● How to complete this task
Please output exactly the part of the records below that opens with the line containing "memoria storica" and closes with the line containing "ta un commento", both lines included, and nothing else.

(Excerpts from a dataset)
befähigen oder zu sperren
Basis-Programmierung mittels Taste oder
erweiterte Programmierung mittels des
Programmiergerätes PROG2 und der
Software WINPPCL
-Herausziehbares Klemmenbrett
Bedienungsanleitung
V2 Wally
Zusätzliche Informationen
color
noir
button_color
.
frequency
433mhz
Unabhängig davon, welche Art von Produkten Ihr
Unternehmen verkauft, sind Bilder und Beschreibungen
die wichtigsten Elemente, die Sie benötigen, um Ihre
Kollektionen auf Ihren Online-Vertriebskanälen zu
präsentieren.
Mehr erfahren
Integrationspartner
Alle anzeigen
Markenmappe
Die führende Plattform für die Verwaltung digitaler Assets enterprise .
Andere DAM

==

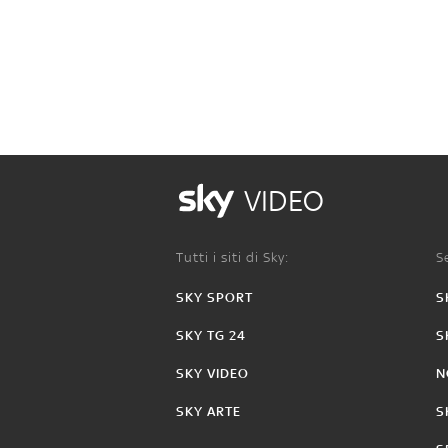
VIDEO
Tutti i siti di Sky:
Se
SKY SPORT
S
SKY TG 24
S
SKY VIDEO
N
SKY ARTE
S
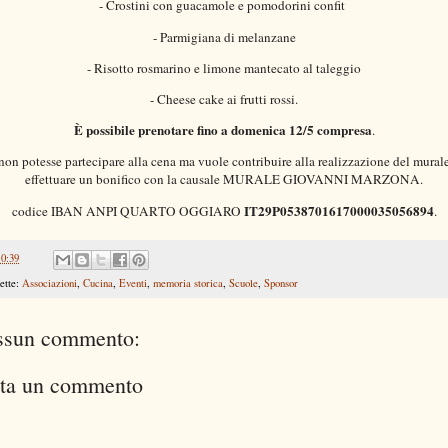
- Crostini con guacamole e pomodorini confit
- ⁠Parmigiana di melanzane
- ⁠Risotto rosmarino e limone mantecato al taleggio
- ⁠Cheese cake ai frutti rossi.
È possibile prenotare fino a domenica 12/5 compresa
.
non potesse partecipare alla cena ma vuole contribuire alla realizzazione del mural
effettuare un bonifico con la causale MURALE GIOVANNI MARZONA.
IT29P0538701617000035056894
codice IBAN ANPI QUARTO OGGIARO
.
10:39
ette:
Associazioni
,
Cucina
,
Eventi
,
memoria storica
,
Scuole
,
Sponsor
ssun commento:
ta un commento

● Reply
memoria storica
,
Scuole
,
Sponsor
ssun commento:
ta un commento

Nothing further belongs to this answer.